どこに食事に行こうかと迷った翔が選んだのは、いつぞやのダグラスのホテルのフレンチレストラン。
前回はバーラウンジだったが、このホテルのフレンチレストランは景色も良く、料理も美味しいと評判だった。
それにレストランに行くだけならダグラスには会わないからと、翔は芹奈に喜んでもらいたい一心で連れて来た。
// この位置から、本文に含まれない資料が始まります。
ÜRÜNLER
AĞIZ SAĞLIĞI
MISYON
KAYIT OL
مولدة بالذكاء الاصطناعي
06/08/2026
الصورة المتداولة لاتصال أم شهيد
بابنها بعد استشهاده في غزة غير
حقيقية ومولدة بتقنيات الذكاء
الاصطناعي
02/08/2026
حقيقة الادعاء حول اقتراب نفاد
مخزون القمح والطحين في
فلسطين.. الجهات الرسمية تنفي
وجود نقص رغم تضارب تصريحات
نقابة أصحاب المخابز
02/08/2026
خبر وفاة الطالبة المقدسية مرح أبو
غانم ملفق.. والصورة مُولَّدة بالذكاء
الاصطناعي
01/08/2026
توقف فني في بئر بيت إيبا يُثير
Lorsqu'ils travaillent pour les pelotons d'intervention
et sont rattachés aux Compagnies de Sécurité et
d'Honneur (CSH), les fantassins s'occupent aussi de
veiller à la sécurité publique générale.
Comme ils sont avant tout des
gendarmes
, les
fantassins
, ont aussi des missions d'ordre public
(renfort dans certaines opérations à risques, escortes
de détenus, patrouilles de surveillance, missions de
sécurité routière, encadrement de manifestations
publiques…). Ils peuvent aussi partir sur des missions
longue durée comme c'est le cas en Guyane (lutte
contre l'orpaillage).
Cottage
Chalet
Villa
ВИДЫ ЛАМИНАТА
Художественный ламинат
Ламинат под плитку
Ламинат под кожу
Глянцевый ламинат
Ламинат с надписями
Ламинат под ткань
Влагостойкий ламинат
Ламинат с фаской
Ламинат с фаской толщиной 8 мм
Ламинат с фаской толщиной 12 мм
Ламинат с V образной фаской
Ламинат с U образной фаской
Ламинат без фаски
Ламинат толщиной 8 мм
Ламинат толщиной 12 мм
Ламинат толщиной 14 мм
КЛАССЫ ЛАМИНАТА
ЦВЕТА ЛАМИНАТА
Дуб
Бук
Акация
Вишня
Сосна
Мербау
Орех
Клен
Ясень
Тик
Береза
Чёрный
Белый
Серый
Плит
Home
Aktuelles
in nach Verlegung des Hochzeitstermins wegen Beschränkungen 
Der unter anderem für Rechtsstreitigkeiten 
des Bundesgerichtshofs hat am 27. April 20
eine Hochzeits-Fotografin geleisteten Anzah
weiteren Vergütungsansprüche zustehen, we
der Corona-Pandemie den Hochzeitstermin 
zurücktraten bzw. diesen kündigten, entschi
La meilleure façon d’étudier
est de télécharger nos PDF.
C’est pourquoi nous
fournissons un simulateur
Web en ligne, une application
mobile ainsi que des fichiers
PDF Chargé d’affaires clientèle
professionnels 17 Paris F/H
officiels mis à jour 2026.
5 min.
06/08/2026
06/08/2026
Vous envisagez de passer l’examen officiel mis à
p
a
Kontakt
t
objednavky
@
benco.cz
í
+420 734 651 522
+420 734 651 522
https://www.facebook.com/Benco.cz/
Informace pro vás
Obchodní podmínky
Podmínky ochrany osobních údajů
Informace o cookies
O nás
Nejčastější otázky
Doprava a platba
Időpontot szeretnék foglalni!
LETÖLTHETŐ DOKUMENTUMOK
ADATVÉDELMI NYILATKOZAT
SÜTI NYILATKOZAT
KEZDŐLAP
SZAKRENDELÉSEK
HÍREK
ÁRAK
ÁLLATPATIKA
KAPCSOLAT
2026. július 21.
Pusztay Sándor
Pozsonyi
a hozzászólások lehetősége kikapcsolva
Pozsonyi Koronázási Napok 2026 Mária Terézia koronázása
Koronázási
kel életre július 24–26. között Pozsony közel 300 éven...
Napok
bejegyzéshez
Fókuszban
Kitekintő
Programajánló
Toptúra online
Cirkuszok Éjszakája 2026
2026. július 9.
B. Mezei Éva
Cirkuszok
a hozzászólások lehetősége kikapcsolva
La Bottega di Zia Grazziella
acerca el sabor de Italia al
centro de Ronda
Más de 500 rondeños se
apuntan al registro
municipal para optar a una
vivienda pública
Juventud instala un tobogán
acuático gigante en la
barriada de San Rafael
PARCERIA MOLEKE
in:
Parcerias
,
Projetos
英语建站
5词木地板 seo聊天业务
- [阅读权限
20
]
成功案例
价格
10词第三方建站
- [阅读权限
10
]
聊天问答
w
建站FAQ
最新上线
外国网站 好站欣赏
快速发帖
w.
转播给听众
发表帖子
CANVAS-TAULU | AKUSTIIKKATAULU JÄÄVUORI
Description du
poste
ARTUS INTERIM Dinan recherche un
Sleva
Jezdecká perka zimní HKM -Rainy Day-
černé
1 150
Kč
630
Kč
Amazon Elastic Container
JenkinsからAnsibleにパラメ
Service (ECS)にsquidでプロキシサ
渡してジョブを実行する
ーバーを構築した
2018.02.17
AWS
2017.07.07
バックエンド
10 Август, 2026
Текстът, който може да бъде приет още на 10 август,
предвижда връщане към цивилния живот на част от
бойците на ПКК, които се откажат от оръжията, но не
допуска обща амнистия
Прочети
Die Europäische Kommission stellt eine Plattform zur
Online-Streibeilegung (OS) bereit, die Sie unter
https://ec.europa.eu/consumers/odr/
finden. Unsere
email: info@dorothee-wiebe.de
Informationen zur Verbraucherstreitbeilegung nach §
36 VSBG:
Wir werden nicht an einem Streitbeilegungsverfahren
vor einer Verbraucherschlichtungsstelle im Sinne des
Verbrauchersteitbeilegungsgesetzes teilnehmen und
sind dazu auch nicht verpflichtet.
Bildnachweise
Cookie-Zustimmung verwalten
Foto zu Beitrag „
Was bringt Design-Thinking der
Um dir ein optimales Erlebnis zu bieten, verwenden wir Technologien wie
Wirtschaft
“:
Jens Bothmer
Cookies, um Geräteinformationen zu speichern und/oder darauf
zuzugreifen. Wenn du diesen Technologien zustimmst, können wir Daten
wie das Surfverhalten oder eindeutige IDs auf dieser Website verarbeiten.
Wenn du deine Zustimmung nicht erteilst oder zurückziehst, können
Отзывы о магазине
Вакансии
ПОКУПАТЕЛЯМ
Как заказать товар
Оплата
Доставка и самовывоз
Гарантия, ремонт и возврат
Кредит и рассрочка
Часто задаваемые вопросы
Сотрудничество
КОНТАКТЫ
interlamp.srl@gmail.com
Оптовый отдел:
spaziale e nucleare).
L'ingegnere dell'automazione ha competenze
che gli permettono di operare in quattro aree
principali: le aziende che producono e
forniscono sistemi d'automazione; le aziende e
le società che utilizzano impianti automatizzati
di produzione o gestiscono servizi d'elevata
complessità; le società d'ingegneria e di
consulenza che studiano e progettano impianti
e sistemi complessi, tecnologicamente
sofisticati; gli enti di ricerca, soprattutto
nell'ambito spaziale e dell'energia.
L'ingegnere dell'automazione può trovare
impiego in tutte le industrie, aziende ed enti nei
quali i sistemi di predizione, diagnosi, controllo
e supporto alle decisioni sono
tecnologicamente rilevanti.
だがどうやらダグラスは、エントランスからエレベーターホールに向かうわずかな間に、フロントから目ざとく見つけていたらしい。
三人がレストランに入って席に着くと、スタスタと歩み寄って来たのだった。

「Hi, ムラーオ。How's it going?」
「え、なんで俺には英語?」

怪訝な面持ちで村尾が握手をすると、ダグラスはすぐにまた芹奈に話しかける。

「セリーナ、今夜も美しいね。どう?このあと二人でバーに行かないかい?」

すかさず翔が口を挟む。

「おい、ダグラス。仕事はどうした?」
「平気さ。だって俺、 General Manager だもーん」
「だもーんじゃねーよ、ったく。ほら、食事の邪魔だ。さっさと戻れ、General Manager」
「分かったよ。じゃあね、セリーナ。素敵な夜を」

そう言って芹奈の手を取ると、ダグラスは芹奈の手の甲にチュッと口づけた。

「こら、ダグラス!」

翔が睨みを効かせて、ようやくダグラスは肩をすくめてから立ち去った。